さて、打ち合わせが終わっても仕事はまだある。本日は夕方から書道教室があった。それから、接待の予定も入っていた。やることがたくさんである。『マスター、あと二十三分で仮眠の予定に入ります』優秀な愛機カーラが、桜屋敷に告げる。所有者であり創造主の健康を気遣う人工知能に「あぁ」と短く答えた。一般的に流通している人工知能と違い、そこまで頭は堅くない。桜屋敷が日頃からメンテナンスをしているだけあって、実に柔軟な思考をしていた。人間に引けを取らない。所有者の動きや思考を感知し、数千数百数十個の脳細胞に匹敵する思考ルートを使って、カーラは適切な答えを出した。今はマスターの要求を待つのみである。優秀な計算能力で膨大な演算を出し切った人工知能は、そう結論付けた。それが桜屋敷にとって、最良の結果となる。
一足早く準備を一段落させた桜屋敷が、使っていない部屋へ入る。作品も飾っていない。急を要したときに使う私室だ。無論、緊急時に備えてカーラをメンテナンスできるだけのスペックを兼ね揃えたパソコンもある。
そこの押し入れを開けて、来客用の布団を出した。といっても、自分かボードのカーラが使うだけである。畳の上に敷いて、桜屋敷は布団に潜り込んだ。仮眠であるので、枕は出さない。
「カーラ、十分後にアラームとスヌーズを頼む」
『オーケー。マスター』
寝付きに関しては、誰よりも引けを取らない。すぅ、と桜屋敷は寝に入った。急な来客がなければ、起きもしない。目を閉じた桜屋敷は、短時間の睡眠に入った。さて、この間に優秀な人工知能はどうするか? 不思議なことに、どうすれば創造主の負担を減らせるかと考え始める。バングルに搭載したバッテリーの電力を低く抑えながら、スリープ状態の下で高度な計算を始める。置き型の媒体で補助をすることは? それだと距離が遠すぎる。マスターがそう望まない限りは現状の媒体が望ましい。マスターが起きたら次はなにをする? 多忙な用件を片付ける。高速で行われる演算の中で、優秀な人工知能は今後の予定を確認した。しまった、以前に寄稿を依頼した出版社から同様の依頼を頼む傾向が強く出ている。パッと市場の調査を終えた。

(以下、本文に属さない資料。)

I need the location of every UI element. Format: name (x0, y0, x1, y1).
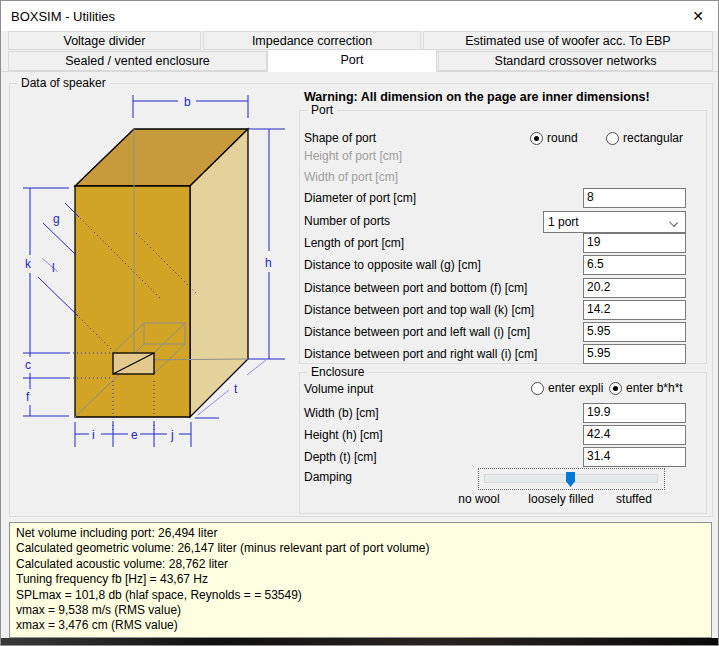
dim-label-l: l (52, 261, 55, 275)
radio-circle-icon (530, 132, 543, 145)
dim-label-h: h (265, 256, 272, 270)
field-input[interactable]: 19 (583, 233, 686, 253)
field-input[interactable]: 20.2 (583, 278, 686, 298)
enclosure-diagram: b h k c f g l i e j t (9, 83, 299, 517)
result-line: vmax = 9,538 m/s (RMS value) (16, 603, 711, 618)
tab-impedance-correction[interactable]: Impedance correction (203, 31, 421, 50)
result-line: Calculated acoustic volume: 28,762 liter (16, 557, 711, 572)
result-line: Tuning frequency fb [Hz] = 43,67 Hz (16, 572, 711, 587)
result-line: Net volume including port: 26,494 liter (16, 526, 711, 541)
dim-label-t: t (234, 382, 238, 396)
shape-radio-rectangular[interactable]: rectangular (606, 131, 683, 145)
field-label: Diameter of port [cm] (304, 191, 416, 205)
volume-input-label: Volume input (304, 382, 373, 396)
field-label: Distance to opposite wall (g) [cm] (304, 258, 481, 272)
result-line: Calculated geometric volume: 26,147 lite… (16, 541, 711, 556)
tab-sealed-vented-enclosure[interactable]: Sealed / vented enclosure (8, 51, 267, 71)
damping-label: Damping (304, 470, 352, 484)
result-line: xmax = 3,476 cm (RMS value) (16, 618, 711, 633)
enclosure-group-label: Enclosure (307, 365, 368, 379)
shape-radio-round[interactable]: round (530, 131, 578, 145)
dim-label-e: e (131, 428, 138, 442)
radio-circle-icon (606, 132, 619, 145)
port-disabled-field-label: Width of port [cm] (304, 170, 398, 184)
field-input[interactable]: 5.95 (583, 344, 686, 364)
field-label: Distance between port and right wall (i)… (304, 347, 537, 361)
tab-port[interactable]: Port (267, 49, 437, 72)
volume-radio-label: enter expli (548, 381, 603, 395)
tab-estimated-use-of-woofer-acc-to-ebp[interactable]: Estimated use of woofer acc. To EBP (423, 31, 713, 50)
dim-label-i: i (92, 428, 95, 442)
volume-radio-enter-expli[interactable]: enter expli (531, 381, 603, 395)
field-input[interactable]: 5.95 (583, 322, 686, 342)
field-label: Distance between port and left wall (i) … (304, 325, 530, 339)
damping-tick-label: stuffed (616, 492, 652, 506)
port-disabled-field-label: Height of port [cm] (304, 149, 402, 163)
field-input[interactable]: 42.4 (583, 425, 686, 445)
field-input[interactable]: 31.4 (583, 447, 686, 467)
dim-label-b: b (184, 95, 191, 109)
dim-label-f: f (26, 390, 30, 404)
field-label: Height (h) [cm] (304, 428, 383, 442)
desktop-edge (1, 638, 718, 645)
dim-label-j: j (170, 428, 174, 442)
field-input[interactable]: 19.9 (583, 403, 686, 423)
field-input[interactable]: 8 (583, 188, 686, 208)
dim-label-c: c (25, 358, 31, 372)
field-input[interactable]: 14.2 (583, 300, 686, 320)
box-front-face (75, 186, 190, 417)
field-label: Distance between port and bottom (f) [cm… (304, 281, 527, 295)
volume-radio-enter-b-h-t[interactable]: enter b*h*t (609, 381, 683, 395)
damping-tick-label: loosely filled (528, 492, 593, 506)
dim-label-k: k (25, 257, 32, 271)
shape-radio-label: round (547, 131, 578, 145)
damping-tick-label: no wool (458, 492, 499, 506)
radio-circle-icon (531, 382, 544, 395)
tab-voltage-divider[interactable]: Voltage divider (8, 31, 201, 50)
field-input[interactable]: 6.5 (583, 255, 686, 275)
field-label: Length of port [cm] (304, 236, 404, 250)
number-of-ports-select[interactable]: 1 port (543, 211, 686, 233)
volume-radio-label: enter b*h*t (626, 381, 683, 395)
field-label: Distance between port and top wall (k) [… (304, 303, 534, 317)
port-group-label: Port (307, 103, 337, 117)
field-label: Depth (t) [cm] (304, 450, 377, 464)
shape-radio-label: rectangular (623, 131, 683, 145)
close-icon[interactable]: ✕ (684, 6, 712, 26)
results-panel: Net volume including port: 26,494 literC… (9, 522, 712, 638)
tab-standard-crossover-networks[interactable]: Standard crossover networks (438, 51, 713, 71)
utilities-window: BOXSIM - Utilities ✕ Voltage dividerImpe… (0, 0, 719, 646)
field-label: Number of ports (304, 214, 390, 228)
title-bar: BOXSIM - Utilities ✕ (1, 1, 718, 31)
field-label: Width (b) [cm] (304, 406, 379, 420)
inner-dimensions-warning: Warning: All dimension on the page are i… (304, 90, 650, 104)
radio-circle-icon (609, 382, 622, 395)
dim-label-g: g (53, 212, 60, 226)
shape-of-port-label: Shape of port (304, 131, 376, 145)
chevron-down-icon (669, 218, 678, 227)
result-line: SPLmax = 101,8 db (hlaf space, Reynolds … (16, 588, 711, 603)
window-title: BOXSIM - Utilities (11, 9, 115, 24)
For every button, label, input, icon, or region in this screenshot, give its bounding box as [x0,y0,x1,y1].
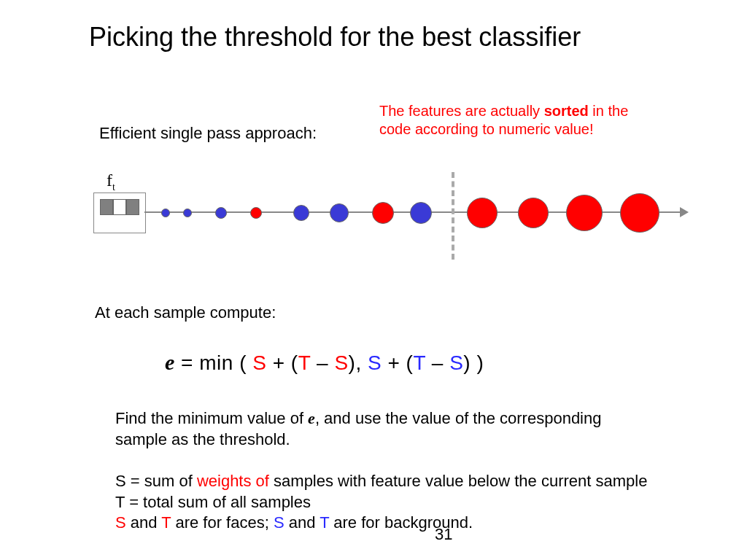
formula-S2: S [334,351,348,374]
haar-pattern [100,199,139,215]
note-bold: sorted [544,103,589,119]
ft-t: t [112,182,115,192]
def-mid: are for faces; [171,513,274,532]
formula-S3: S [368,351,382,374]
definitions: S = sum of weights of samples with featu… [115,471,648,534]
def-T-bg: T [320,513,329,532]
axis-label: ft [107,171,115,193]
formula-close1: ), [349,351,368,374]
def-line1-red: weights of [197,472,269,490]
sample-dot [410,202,432,224]
formula-plus2: + ( [382,351,413,374]
haar-feature-icon [93,192,146,233]
sample-dot [620,193,659,233]
sample-dot [566,195,603,231]
sample-dot [372,202,394,224]
formula-e: e [165,350,175,374]
sorted-note: The features are actually sorted in the … [379,102,649,139]
def-S-bg: S [274,513,285,532]
haar-dark-right [126,199,139,215]
compute-heading: At each sample compute: [95,303,276,322]
formula-T2: T [413,351,425,374]
def-line1-pre: S = sum of [115,472,197,490]
slide-title: Picking the threshold for the best class… [89,22,658,52]
sample-dot [467,198,498,228]
formula-S4: S [449,351,463,374]
ft-f: f [107,171,112,190]
formula-dash1: – [311,351,335,374]
sample-dot [330,203,349,222]
def-line2: T = total sum of all samples [115,493,311,511]
desc-e: e [308,409,315,427]
subtitle: Efficient single pass approach: [99,124,317,143]
error-formula: e = min ( S + (T – S), S + (T – S) ) [165,350,484,375]
sample-dot [250,207,262,219]
sample-dot [215,207,227,219]
formula-eq: = min ( [175,351,252,374]
note-pre: The features are actually [379,103,544,119]
def-and2: and [285,513,320,532]
haar-dark-left [100,199,113,215]
sample-dot [183,209,192,217]
slide: Picking the threshold for the best class… [0,0,747,560]
formula-dash2: – [426,351,450,374]
axis-arrow-icon [680,207,689,217]
desc-pre: Find the minimum value of [115,409,308,427]
haar-light-mid [113,199,126,215]
sample-dot [161,209,170,217]
sample-dot [518,198,549,228]
sample-dot [293,205,309,221]
def-S-face: S [115,513,126,532]
formula-S1: S [252,351,266,374]
def-T-face: T [161,513,171,532]
description: Find the minimum value of e, and use the… [115,408,640,450]
formula-T1: T [298,351,311,374]
def-and1: and [126,513,162,532]
def-line1-post: samples with feature value below the cur… [269,472,647,490]
threshold-line [452,172,454,260]
page-number: 31 [435,525,452,544]
formula-plus1: + ( [266,351,298,374]
formula-close2: ) ) [463,351,484,374]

バングルと接する桜屋敷の手首が、ほんの少しだけ熱を持つ。所有者は眉を顰めたが、睡眠を続行した。なにせ、オーバーヒートを起こさないよう調整してある。カーラが故障しないように、ある程度の制御も利かせていた。排熱も完璧に施してある。であるので、桜屋敷が手首に感じた熱は気のせいだ。あるとすれば、一定部位に継続的に感じた痛みへの熱さである。

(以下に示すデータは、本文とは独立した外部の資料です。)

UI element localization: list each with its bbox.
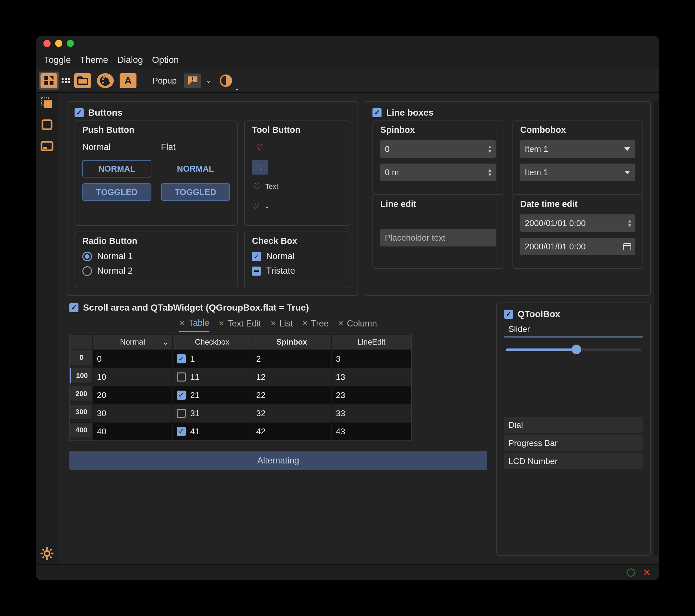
toolbutton-1[interactable]: ♡: [252, 140, 268, 155]
pushbutton-normal-flat[interactable]: NORMAL: [161, 160, 230, 177]
combobox-2[interactable]: Item 1: [520, 163, 635, 181]
popup-chevron[interactable]: ⌄: [204, 77, 213, 85]
menu-dialog[interactable]: Dialog: [114, 53, 146, 66]
group-lineboxes-checkbox[interactable]: ✓: [372, 108, 382, 117]
popup-button[interactable]: [184, 73, 201, 88]
cell-lineedit[interactable]: 43: [332, 422, 411, 440]
spinbox-1[interactable]: 0▲▼: [380, 140, 495, 158]
row-header[interactable]: 200: [70, 386, 93, 402]
table-row[interactable]: 300 30 31 32 33: [70, 404, 411, 422]
cell-checkbox[interactable]: ✓1: [172, 350, 252, 368]
cell-lineedit[interactable]: 23: [332, 386, 411, 404]
group-toolbox-checkbox[interactable]: ✓: [504, 310, 513, 319]
cell-spinbox[interactable]: 2: [252, 350, 332, 368]
cell-checkbox[interactable]: 31: [172, 404, 252, 422]
datetime-2[interactable]: 2000/01/01 0:00: [520, 238, 635, 255]
toolbar-dashboard-button[interactable]: [39, 72, 59, 90]
spin-arrows-icon[interactable]: ▲▼: [488, 168, 492, 177]
th-checkbox[interactable]: Checkbox: [172, 334, 252, 350]
spinbox-2[interactable]: 0 m▲▼: [380, 163, 495, 181]
traffic-light-zoom[interactable]: [67, 40, 74, 47]
contrast-chevron[interactable]: ⌄: [233, 84, 242, 92]
cell-spinbox[interactable]: 42: [252, 422, 332, 440]
tab-close-icon[interactable]: ✕: [338, 319, 344, 328]
cell-spinbox[interactable]: 32: [252, 404, 332, 422]
cell-lineedit[interactable]: 33: [332, 404, 411, 422]
combobox-1[interactable]: Item 1: [520, 140, 635, 158]
toolbar-palette-button[interactable]: [95, 72, 115, 90]
row-header[interactable]: 300: [70, 404, 93, 420]
tab-table[interactable]: ✕Table: [179, 318, 209, 332]
table-row[interactable]: 0 0 ✓1 2 3: [70, 350, 411, 368]
cell-spinbox[interactable]: 22: [252, 386, 332, 404]
sidebar-select-icon[interactable]: [38, 94, 56, 112]
datetime-1[interactable]: 2000/01/01 0:00▲▼: [520, 214, 635, 232]
pushbutton-toggled-flat[interactable]: TOGGLED: [161, 183, 230, 201]
traffic-light-close[interactable]: [44, 40, 51, 47]
tab-textedit[interactable]: ✕Text Edit: [219, 318, 261, 332]
cell-normal[interactable]: 30: [93, 404, 172, 422]
tab-column[interactable]: ✕Column: [338, 318, 377, 332]
toolbar-contrast-button[interactable]: ⌄: [216, 72, 236, 90]
table-row[interactable]: 100 10 11 12 13: [70, 368, 411, 386]
th-normal[interactable]: Normal⌄: [93, 334, 172, 350]
row-header[interactable]: 100: [70, 368, 93, 384]
tab-close-icon[interactable]: ✕: [179, 319, 185, 328]
cell-checkbox[interactable]: 11: [172, 368, 252, 386]
traffic-light-minimize[interactable]: [55, 40, 62, 47]
cell-lineedit[interactable]: 13: [332, 368, 411, 386]
slider-thumb[interactable]: [572, 345, 581, 354]
table-row[interactable]: 400 40 ✓41 42 43: [70, 422, 411, 440]
toolbutton-3[interactable]: ♡: [252, 179, 262, 194]
toolbutton-2[interactable]: ♡: [252, 160, 268, 175]
pushbutton-normal-1[interactable]: NORMAL: [82, 160, 151, 177]
row-header[interactable]: 400: [70, 422, 93, 438]
cell-checkbox[interactable]: ✓21: [172, 386, 252, 404]
toolbutton-menu-chevron[interactable]: ⌄: [262, 202, 272, 210]
checkbox-normal[interactable]: ✓Normal: [252, 251, 343, 261]
tab-list[interactable]: ✕List: [270, 318, 293, 332]
sidebar-panel-icon[interactable]: [38, 137, 56, 155]
row-header[interactable]: 0: [70, 350, 93, 365]
cell-normal[interactable]: 0: [93, 350, 172, 368]
group-buttons-checkbox[interactable]: ✓: [74, 108, 84, 117]
toolbox-dial[interactable]: Dial: [504, 417, 643, 433]
cell-normal[interactable]: 10: [93, 368, 172, 386]
toolbox-progressbar[interactable]: Progress Bar: [504, 435, 643, 451]
cell-lineedit[interactable]: 3: [332, 350, 411, 368]
toolbar-font-button[interactable]: A: [118, 72, 138, 90]
radio-normal-1[interactable]: Normal 1: [82, 251, 230, 261]
status-ok-icon[interactable]: [627, 568, 635, 577]
toolbutton-4[interactable]: ♡: [252, 198, 259, 213]
sidebar-square-icon[interactable]: [38, 116, 56, 134]
toolbar-grip[interactable]: [62, 78, 70, 83]
status-close-icon[interactable]: ✕: [643, 567, 651, 578]
toolbar-folder-button[interactable]: [73, 72, 93, 90]
tab-close-icon[interactable]: ✕: [302, 319, 308, 328]
cell-spinbox[interactable]: 12: [252, 368, 332, 386]
tab-close-icon[interactable]: ✕: [270, 319, 276, 328]
table-row[interactable]: 200 20 ✓21 22 23: [70, 386, 411, 404]
toolbox-slider[interactable]: Slider: [504, 322, 643, 337]
sidebar-settings-icon[interactable]: [38, 545, 56, 562]
th-lineedit[interactable]: LineEdit: [332, 334, 411, 350]
cell-checkbox[interactable]: ✓41: [172, 422, 252, 440]
spin-arrows-icon[interactable]: ▲▼: [488, 144, 492, 154]
menu-toggle[interactable]: Toggle: [41, 53, 74, 66]
slider[interactable]: [506, 349, 642, 351]
radio-normal-2[interactable]: Normal 2: [82, 266, 230, 276]
checkbox-tristate[interactable]: Tristate: [252, 266, 343, 276]
tab-tree[interactable]: ✕Tree: [302, 318, 329, 332]
spin-arrows-icon[interactable]: ▲▼: [627, 218, 632, 228]
pushbutton-toggled-1[interactable]: TOGGLED: [82, 183, 151, 201]
cell-normal[interactable]: 20: [93, 386, 172, 404]
alternating-button[interactable]: Alternating: [69, 451, 487, 470]
toolbox-lcdnumber[interactable]: LCD Number: [504, 453, 643, 469]
tab-close-icon[interactable]: ✕: [219, 319, 224, 328]
th-spinbox[interactable]: Spinbox: [252, 334, 332, 350]
menu-theme[interactable]: Theme: [77, 53, 112, 66]
menu-option[interactable]: Option: [149, 53, 182, 66]
cell-normal[interactable]: 40: [93, 422, 172, 440]
scrollbar[interactable]: [654, 101, 658, 556]
lineedit-input[interactable]: Placeholder text: [380, 229, 495, 246]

寝返りを打つ。バングルが畳から離れ、布団の上へ移動した。マスターの心拍数と呼吸回数を数え、カーラは熟睡していると判断した。枝分かれした可能性が潰れ、一つの未来に行き着く。一度のアラームで目覚めるという未来はない。別れるのだ。今回の仮眠では、二度寝、三度寝と繰り返す。
カーラはスケジュールを立て直し、当初通りに実行することを決めた。寝惚けた桜屋敷が仮眠の延長を告げる。人工知能はアラームをやめて、主人同様アラームが鳴るまで休む。
文字通り、スリープモードへ移行したのであった。